• _Action item_:
Locate every line in the material below that has the word "soziale". Copy each of those lines.

• _Task inputs_:
[Start of Attachment]
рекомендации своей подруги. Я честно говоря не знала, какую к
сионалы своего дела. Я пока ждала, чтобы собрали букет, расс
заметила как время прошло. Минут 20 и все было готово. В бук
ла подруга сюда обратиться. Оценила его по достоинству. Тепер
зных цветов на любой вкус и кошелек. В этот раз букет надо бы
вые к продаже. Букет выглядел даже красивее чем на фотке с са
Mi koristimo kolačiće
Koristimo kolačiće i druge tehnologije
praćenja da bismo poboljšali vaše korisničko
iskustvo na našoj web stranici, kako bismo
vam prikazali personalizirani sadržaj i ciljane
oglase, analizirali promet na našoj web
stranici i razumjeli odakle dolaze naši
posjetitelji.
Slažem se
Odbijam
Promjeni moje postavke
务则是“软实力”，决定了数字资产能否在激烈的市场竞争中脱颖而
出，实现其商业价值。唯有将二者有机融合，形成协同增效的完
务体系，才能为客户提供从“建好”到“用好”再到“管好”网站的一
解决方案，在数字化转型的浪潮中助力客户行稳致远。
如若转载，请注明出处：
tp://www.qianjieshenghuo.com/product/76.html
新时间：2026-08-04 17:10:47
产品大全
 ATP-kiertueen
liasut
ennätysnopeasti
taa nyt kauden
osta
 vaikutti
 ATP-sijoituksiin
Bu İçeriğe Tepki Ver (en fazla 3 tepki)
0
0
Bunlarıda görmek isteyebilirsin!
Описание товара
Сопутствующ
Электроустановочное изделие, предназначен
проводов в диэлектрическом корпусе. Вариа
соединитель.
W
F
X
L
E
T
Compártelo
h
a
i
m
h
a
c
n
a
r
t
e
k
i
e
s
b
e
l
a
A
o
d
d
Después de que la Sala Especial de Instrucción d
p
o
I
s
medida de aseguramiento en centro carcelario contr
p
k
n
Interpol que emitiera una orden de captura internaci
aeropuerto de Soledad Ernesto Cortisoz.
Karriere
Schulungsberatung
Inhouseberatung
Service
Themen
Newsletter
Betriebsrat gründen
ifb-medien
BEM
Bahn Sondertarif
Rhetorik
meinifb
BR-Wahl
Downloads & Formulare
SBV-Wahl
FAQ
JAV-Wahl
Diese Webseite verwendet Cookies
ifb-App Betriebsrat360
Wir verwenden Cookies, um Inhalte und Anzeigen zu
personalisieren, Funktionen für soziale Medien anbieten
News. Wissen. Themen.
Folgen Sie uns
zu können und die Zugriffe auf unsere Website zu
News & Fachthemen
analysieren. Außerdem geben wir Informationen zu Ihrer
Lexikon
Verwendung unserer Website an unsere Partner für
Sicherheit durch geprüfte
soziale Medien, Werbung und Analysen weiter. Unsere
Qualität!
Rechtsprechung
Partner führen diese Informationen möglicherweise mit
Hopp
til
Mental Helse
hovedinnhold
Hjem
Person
[End of Attachment]
• _Answer below_:
personalisieren, Funktionen für soziale Medien anbieten
soziale Medien, Werbung und Analysen weiter. Unsere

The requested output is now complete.